We'll put in our "Folder ID" we got from Box (1).
Next we'll edit the role that will have access to the search service.

Since we do everthing in this tutorial with AccountAdmin we'll keep using it.

Run
Finally we can run our connector. Head back to the process group.

Right click the process group again and click "Enable all controller services" and click start.

Next we'll right click "Enable" the connector.

Note
If you get an error here, I would let the connector run one more time, sometimes the connector has race connedition problems where it doesn't know objects have been created yet and fails. It will fix itself on the next run.
Then we'll right click and hit "Start". This will kick off the ingestion.

Stage
Now if you don't get any errors you can go back to Snowflake and find our box schema with everything int it. Letts start with seeing that the files have been replicated.

Cortex Search
Now that we have the files loaded and in Cortex Search automaticly lets use the playground to search through the files.

Now we can search in the playground to get relevent chunks of information.

Snowflake Inetllegence
Now lets allow Snowflake Inetllegence to use our cortex search service to use it during it's questions answering. Lets start by going to agents.

Next put our agents into the same schema and give it a object name and diplay name. Click "Create Agent".

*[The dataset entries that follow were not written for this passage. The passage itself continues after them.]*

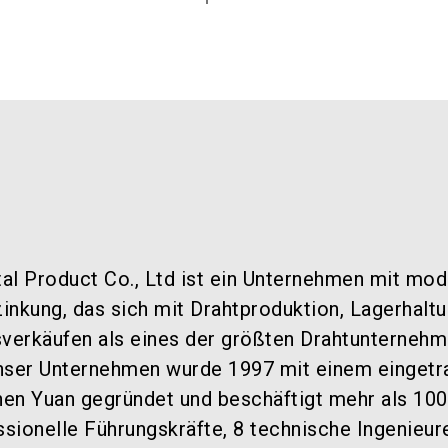
al Product Co., Ltd ist ein Unternehmen mit mo
inkung, das sich mit Drahtproduktion, Lagerhaltu
sverkäufen als eines der größten Drahtunternehm
 Unser Unternehmen wurde 1997 mit einem einget
onen Yuan gegründet und beschäftigt mehr als 100
ssionelle Führungskräfte, 8 technische Ingenieu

Next in our agent we'll go tools and a Cortex Search.

Select the location of the search service, select the service. For ID column selet web_url and title column will be full_name. Finally we'll give the tool a name and description and click "Add".

Lets navigate to Snowflake Inetllegence.

We'll ask a question similar to "How much of a fee do we charge for International cellular plans in africa?".

We can see that it was able to answer the question with our documents. Also we can click the document to see it in box.

We can see that it pulled it from our international plan section.